Until you have freed yourself from the meat habit you cannot know the joy and satisfaction one feels that none of this misery and degradation can be laid at your door. You can see the herds of patient beasts driven through the streets with compassion for their hard lot, but with no disquieting consciousness that it is in any measure for you that they are going to their horrid doom. You, at any rate, are amongst those who recognize their kinship, and have no part in their degradation and torture for your selfish ends.

Our third condition for a healthy mind was one always striving after high ideals – and here again I think the vegetarian can claim the advantage. Holy men in all ages and countries have had this in common, that they have advocated the non-flesh diet as one of the first steps to the holy life. The testimony is valuable as evidence, though, in many cases, the habit has been carried out in a perfunctory manner and the real significance missed.

What is really a means to more spiritual life has been too often degraded into a method for mortifying or tormenting the flesh, like the sack-cloth clothing and the scourge, as though there were any virtue in outraging ones nature. Thus we find to-day that the man or woman who parts from meat for one day in the week is regarded as rather exceptionally holy, but the one who goes without for seven days is considered to be little better than a fool. But this we can afford to smile at. If, as we believe, there is any spiritual gain in abstaining for one day in the week, then there should be sevenfold gain in following the better way all the week.

Vegetarianism is not a fad. It is a great and essential part of the religion of humanity. It is a step into a higher, because a less selfish, plane of life. It makes progress possible, and both individual and social development is at present seriously blocked by the meat habit and all that it implies and involves.

As long as we treat other living, sensitive creatures with like feelings as ours only as carcasses for the market, and meant to be consumed, we must shut our eyes to the real kinship of all living things, and thus lose an essential factor in learning to understand, even in some degree, this mysterious world in which we find ourselves. Social progress is blocked no less than individual development. In a dozen ways this barbarous habit, inherited from savage ancestors, stands in the way of practical reforms which are much needed.
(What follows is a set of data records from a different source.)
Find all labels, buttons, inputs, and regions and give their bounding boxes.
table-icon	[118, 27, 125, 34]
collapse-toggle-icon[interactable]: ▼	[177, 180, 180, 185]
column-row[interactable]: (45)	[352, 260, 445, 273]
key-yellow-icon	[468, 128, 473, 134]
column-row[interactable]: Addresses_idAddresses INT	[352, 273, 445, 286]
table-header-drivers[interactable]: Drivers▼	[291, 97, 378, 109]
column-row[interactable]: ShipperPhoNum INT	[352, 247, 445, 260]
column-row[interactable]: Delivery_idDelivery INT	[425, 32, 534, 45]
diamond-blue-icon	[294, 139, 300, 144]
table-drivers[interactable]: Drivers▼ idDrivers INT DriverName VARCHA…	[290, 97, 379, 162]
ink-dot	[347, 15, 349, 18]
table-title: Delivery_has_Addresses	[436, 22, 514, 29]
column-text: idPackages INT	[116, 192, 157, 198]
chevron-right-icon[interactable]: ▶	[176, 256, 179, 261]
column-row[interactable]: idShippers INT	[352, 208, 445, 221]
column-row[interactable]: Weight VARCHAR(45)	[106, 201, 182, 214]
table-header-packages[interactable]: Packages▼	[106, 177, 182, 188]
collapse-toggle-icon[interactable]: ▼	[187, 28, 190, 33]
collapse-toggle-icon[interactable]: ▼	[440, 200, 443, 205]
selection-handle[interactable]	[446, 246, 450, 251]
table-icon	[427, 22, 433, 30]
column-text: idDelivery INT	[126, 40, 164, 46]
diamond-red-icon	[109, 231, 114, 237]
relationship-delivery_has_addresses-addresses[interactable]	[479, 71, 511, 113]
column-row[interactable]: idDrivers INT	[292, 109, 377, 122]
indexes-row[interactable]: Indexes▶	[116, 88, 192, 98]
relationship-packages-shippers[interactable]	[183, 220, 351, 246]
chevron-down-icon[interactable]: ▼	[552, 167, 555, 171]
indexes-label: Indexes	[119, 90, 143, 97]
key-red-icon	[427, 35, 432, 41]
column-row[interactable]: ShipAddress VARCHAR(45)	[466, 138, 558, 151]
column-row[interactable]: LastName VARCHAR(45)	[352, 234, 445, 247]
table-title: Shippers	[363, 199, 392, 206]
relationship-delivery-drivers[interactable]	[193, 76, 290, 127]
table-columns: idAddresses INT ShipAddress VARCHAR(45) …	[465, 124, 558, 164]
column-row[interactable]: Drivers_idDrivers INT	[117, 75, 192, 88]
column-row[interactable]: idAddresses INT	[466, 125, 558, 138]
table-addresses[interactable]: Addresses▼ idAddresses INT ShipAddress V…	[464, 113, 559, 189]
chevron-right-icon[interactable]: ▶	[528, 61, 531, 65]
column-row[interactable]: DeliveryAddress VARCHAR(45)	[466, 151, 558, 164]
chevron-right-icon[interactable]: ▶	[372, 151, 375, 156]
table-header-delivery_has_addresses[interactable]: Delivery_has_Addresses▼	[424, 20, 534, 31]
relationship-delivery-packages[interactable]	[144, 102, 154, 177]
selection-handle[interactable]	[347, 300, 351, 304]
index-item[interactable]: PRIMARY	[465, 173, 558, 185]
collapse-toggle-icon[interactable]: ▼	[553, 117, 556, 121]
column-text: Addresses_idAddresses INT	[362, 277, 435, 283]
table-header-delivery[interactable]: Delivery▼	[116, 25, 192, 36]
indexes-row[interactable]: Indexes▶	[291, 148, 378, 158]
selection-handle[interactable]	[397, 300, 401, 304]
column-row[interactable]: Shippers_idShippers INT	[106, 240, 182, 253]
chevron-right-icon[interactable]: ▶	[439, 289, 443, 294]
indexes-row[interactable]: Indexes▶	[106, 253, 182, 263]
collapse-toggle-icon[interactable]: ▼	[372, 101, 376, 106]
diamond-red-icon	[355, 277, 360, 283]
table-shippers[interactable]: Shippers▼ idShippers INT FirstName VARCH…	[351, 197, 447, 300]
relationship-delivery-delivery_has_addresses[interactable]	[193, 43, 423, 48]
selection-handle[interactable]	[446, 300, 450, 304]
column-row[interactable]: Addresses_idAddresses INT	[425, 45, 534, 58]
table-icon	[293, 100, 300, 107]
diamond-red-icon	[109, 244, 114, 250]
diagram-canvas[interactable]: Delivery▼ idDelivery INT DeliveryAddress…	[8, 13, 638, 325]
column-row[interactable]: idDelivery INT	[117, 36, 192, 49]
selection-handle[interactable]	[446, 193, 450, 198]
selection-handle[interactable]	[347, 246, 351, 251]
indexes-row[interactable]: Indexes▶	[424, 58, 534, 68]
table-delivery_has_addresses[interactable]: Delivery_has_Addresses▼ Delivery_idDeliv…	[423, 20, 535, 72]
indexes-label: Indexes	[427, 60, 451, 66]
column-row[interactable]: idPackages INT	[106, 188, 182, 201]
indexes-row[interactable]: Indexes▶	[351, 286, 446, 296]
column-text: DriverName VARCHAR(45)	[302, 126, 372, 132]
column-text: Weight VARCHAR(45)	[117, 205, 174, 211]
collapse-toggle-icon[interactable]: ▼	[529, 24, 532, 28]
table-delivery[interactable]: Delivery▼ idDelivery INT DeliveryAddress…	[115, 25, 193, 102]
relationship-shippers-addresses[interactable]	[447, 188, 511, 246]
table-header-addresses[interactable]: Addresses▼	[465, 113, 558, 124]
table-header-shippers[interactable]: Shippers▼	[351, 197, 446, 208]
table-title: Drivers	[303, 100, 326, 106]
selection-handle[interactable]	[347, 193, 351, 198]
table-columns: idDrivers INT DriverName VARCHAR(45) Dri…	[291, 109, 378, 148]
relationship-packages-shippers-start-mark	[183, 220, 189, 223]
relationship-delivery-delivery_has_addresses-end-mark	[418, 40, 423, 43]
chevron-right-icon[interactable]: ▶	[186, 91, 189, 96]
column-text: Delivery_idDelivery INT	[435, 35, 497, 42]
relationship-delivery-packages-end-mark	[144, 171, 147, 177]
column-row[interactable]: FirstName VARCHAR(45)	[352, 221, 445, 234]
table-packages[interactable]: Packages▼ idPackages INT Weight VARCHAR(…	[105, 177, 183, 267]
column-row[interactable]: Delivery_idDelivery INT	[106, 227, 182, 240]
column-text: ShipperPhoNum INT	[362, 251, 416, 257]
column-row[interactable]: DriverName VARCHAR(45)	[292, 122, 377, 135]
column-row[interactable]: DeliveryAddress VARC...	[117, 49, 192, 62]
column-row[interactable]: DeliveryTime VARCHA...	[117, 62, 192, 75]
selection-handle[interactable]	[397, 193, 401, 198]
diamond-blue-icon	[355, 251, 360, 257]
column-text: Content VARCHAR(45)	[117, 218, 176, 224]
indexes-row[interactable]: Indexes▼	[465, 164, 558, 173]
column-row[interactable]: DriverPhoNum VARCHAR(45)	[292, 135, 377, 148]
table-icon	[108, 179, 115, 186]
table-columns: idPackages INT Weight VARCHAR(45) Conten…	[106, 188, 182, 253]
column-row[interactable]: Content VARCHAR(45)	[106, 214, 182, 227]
The vivisector, the sportsman, the trapper, the fashionable lady with her sealskins and her murderous millinery, all justify themselves by the plea that animals are used for food, and may, in like manner, be utilized for our other wants and pleasures. The argument is difficult to answer, though all feel that these cruelties cannot be right. Nor could it be right or even possible in an ideal state that any of its members should be doomed to the degrading work demanded by the meat-eater.

If there are any who have not yet joined us, and would rise above this barbarism – to them I would say, “It is quite easy, and soon becomes altogether delightful. The first step, the second step, and the last step is the wish to do it. If you are filled with gloomy forebodings, if you think you are to undergo a severe ordeal, and are sure that you will succumb, you will certainly make a failure of it.

But if you really wish it, if you feel that it is right and the best way, you will soon overcome any difficulties there may in the way. It is not what you eat so much as the spirit in which you take it which is important. As Edward Carpenter has said, “It is not the food which vitalizes you, but you who vitalize the food.” In the vegetable world is a wide range of wholesome foods, enough to support the ponderous strength of the elephant, and the hard muscles of the gorilla, the speed of the antelope, the brain of a Plato, Pythagoras, and a Newton. ARe you not content with this?.

Let me ask all of you who have any upward strivings whether you are not doing yourself a great wrong in clinging to the barbarous habits of your savage ancestors, and in shutting your hearts to a new and beautiful means and aid to bodily health and spiritual progress.